(DATA FOR ANALYSIS)

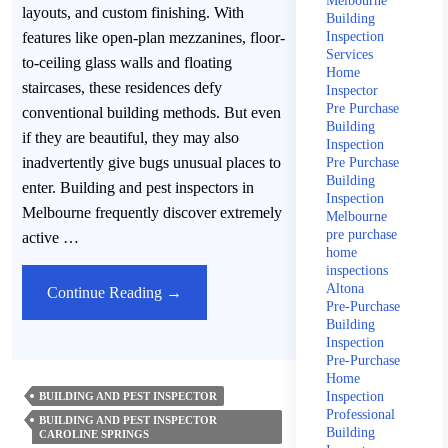
Melbourne
layouts, and custom finishing. With
Building
features like open-plan mezzanines, floor-
Inspection
Services
to-ceiling glass walls and floating
Home
staircases, these residences defy
Inspector
Pre Purchase
conventional building methods. But even
Building
if they are beautiful, they may also
Inspection
inadvertently give bugs unusual places to
Pre Purchase
Building
enter. Building and pest inspectors in
Inspection
Melbourne frequently discover extremely
Melbourne
pre purchase
active …
home
inspections
Altona
Building
Continue Reading
→
Pre-Purchase
&
Building
Pest
Inspection
Pre-Purchase
Inspector’s
Home
Insight
Inspection
BUILDING AND PEST INSPECTOR
Professional
–
BUILDING AND PEST INSPECTOR
Building
CAROLINE SPRINGS
Unusual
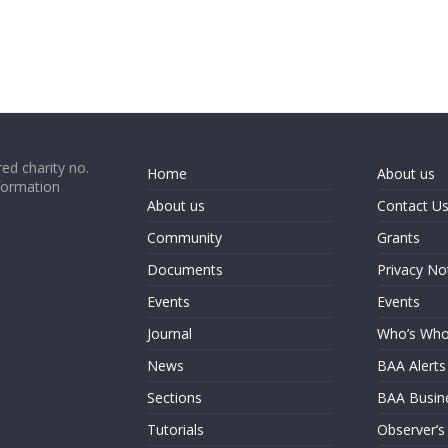
ed charity no.
Home
About us
formation
About us
Contact U
Community
Grants
Documents
Privacy No
Events
Events
Journal
Who’s Wh
News
BAA Alerts
Sections
BAA Busin
Tutorials
Observer’s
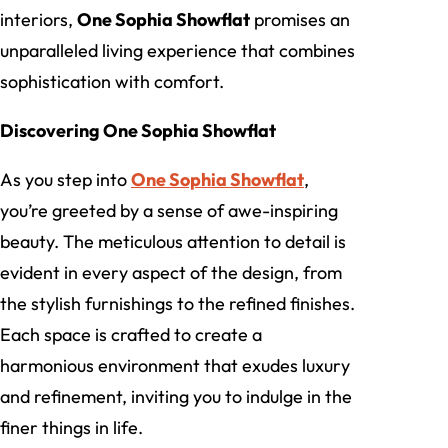
interiors,
One Sophia Showflat
promises an
unparalleled living experience that combines
sophistication with comfort.
Discovering One Sophia Showflat
As you step into
One Sophia Showflat
,
you’re greeted by a sense of awe-inspiring
beauty. The meticulous attention to detail is
evident in every aspect of the design, from
the stylish furnishings to the refined finishes.
Each space is crafted to create a
harmonious environment that exudes luxury
and refinement, inviting you to indulge in the
finer things in life.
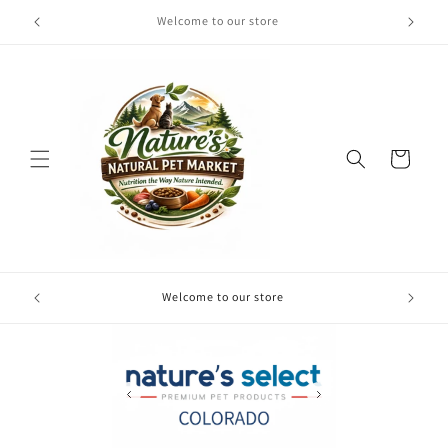
Skip to
Welcome to our store
content
Cart
Free local
Welcome to our store
your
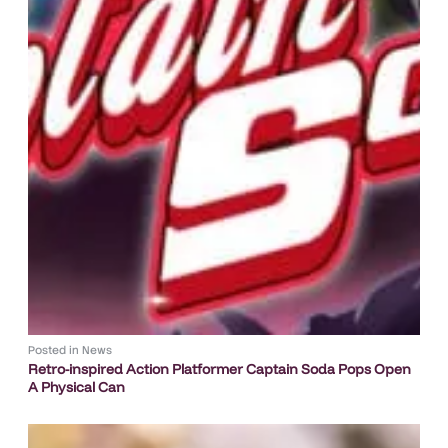
Posted in
News
Retro-inspired Action Platformer Captain Soda Pops Open
A Physical Can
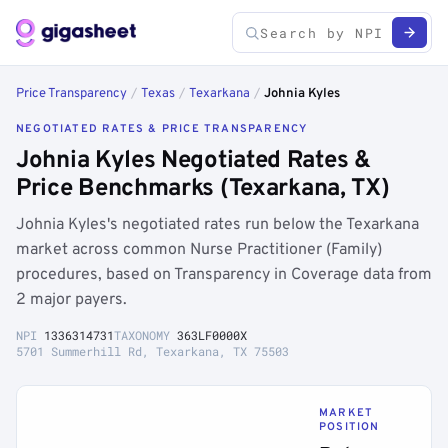
Price Transparency
/
Texas
/
Texarkana
/
Johnia Kyles
NEGOTIATED RATES & PRICE TRANSPARENCY
Johnia Kyles Negotiated Rates &
Price Benchmarks (Texarkana, TX)
Johnia Kyles's negotiated rates run below the Texarkana
market across common Nurse Practitioner (Family)
procedures, based on Transparency in Coverage data from
2 major payers.
NPI
1336314731
TAXONOMY
363LF0000X
5701 Summerhill Rd, Texarkana, TX 75503
MARKET
POSITION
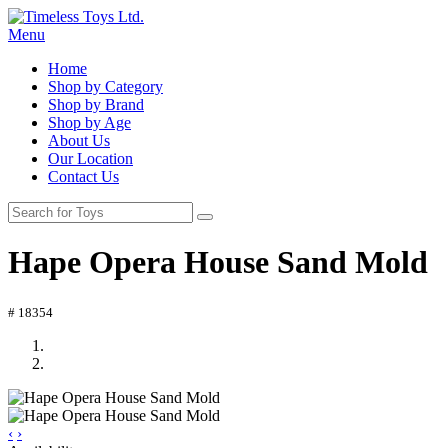
Menu
Home
Shop by Category
Shop by Brand
Shop by Age
About Us
Our Location
Contact Us
Hape Opera House Sand Mold
# 18354
‹
›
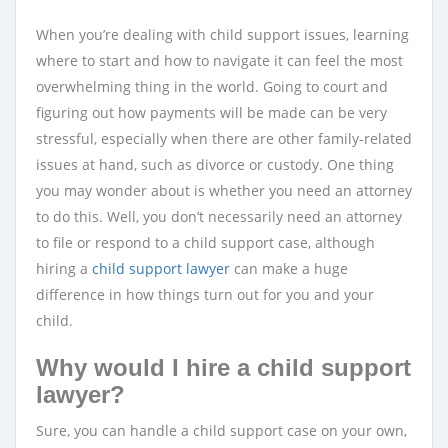
When you’re dealing with child support issues, learning
where to start and how to navigate it can feel the most
overwhelming thing in the world. Going to court and
figuring out how payments will be made can be very
stressful, especially when there are other family-related
issues at hand, such as divorce or custody. One thing
you may wonder about is whether you need an attorney
to do this. Well, you don’t necessarily need an attorney
to file or respond to a child support case, although
hiring a
child support lawyer
can make a huge
difference in how things turn out for you and your
child.
Why would I hire a child support
lawyer?
Sure, you can handle a child support case on your own,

(End DATA FOR ANALYSIS)

> **TASK OBJECTIVE**
Where an entry contains an image, skip the image; repeat everything else exactly.

> **YOUR SOLUTION**
Melbourne
layouts, and custom finishing. With
Building
features like open-plan mezzanines, floor-
Inspection
Services
to-ceiling glass walls and floating
Home
staircases, these residences defy
Inspector
Pre Purchase
conventional building methods. But even
Building
if they are beautiful, they may also
Inspection
inadvertently give bugs unusual places to
Pre Purchase
Building
enter. Building and pest inspectors in
Inspection
Melbourne frequently discover extremely
Melbourne
pre purchase
active …
home
inspections
Altona
Building
Continue Reading
→
Pre-Purchase
&
Building
Pest
Inspection
Pre-Purchase
Inspector’s
Home
Insight
Inspection
BUILDING AND PEST INSPECTOR
Professional
–
BUILDING AND PEST INSPECTOR
Building
CAROLINE SPRINGS
Unusual
ed charity no.
Home
About us
formation
About us
Contact U
Community
Grants
Documents
Privacy No
Events
Events
Journal
Who’s Wh
News
BAA Alerts
Sections
BAA Busin
Tutorials
Observer’s
interiors,
One Sophia Showflat
promises an
unparalleled living experience that combines
sophistication with comfort.
Discovering One Sophia Showflat
As you step into
One Sophia Showflat
,
you’re greeted by a sense of awe-inspiring
beauty. The meticulous attention to detail is
evident in every aspect of the design, from
the stylish furnishings to the refined finishes.
Each space is crafted to create a
harmonious environment that exudes luxury
and refinement, inviting you to indulge in the
finer things in life.
Skip to
Welcome to our store
content
Cart
Free local
Welcome to our store
your
Posted in
News
Retro-inspired Action Platformer Captain Soda Pops Open
A Physical Can
Price Transparency
/
Texas
/
Texarkana
/
Johnia Kyles
NEGOTIATED RATES & PRICE TRANSPARENCY
Johnia Kyles Negotiated Rates &
Price Benchmarks (Texarkana, TX)
Johnia Kyles's negotiated rates run below the Texarkana
market across common Nurse Practitioner (Family)
procedures, based on Transparency in Coverage data from
2 major payers.
NPI
1336314731
TAXONOMY
363LF0000X
5701 Summerhill Rd, Texarkana, TX 75503
MARKET
POSITION
Menu
Home
Shop by Category
Shop by Brand
Shop by Age
About Us
Our Location
Contact Us
Hape Opera House Sand Mold
# 18354
‹
›
When you’re dealing with child support issues, learning
where to start and how to navigate it can feel the most
overwhelming thing in the world. Going to court and
figuring out how payments will be made can be very
stressful, especially when there are other family-related
issues at hand, such as divorce or custody. One thing
you may wonder about is whether you need an attorney
to do this. Well, you don’t necessarily need an attorney
to file or respond to a child support case, although
hiring a
child support lawyer
can make a huge
difference in how things turn out for you and your
child.
Why would I hire a child support
lawyer?
Sure, you can handle a child support case on your own,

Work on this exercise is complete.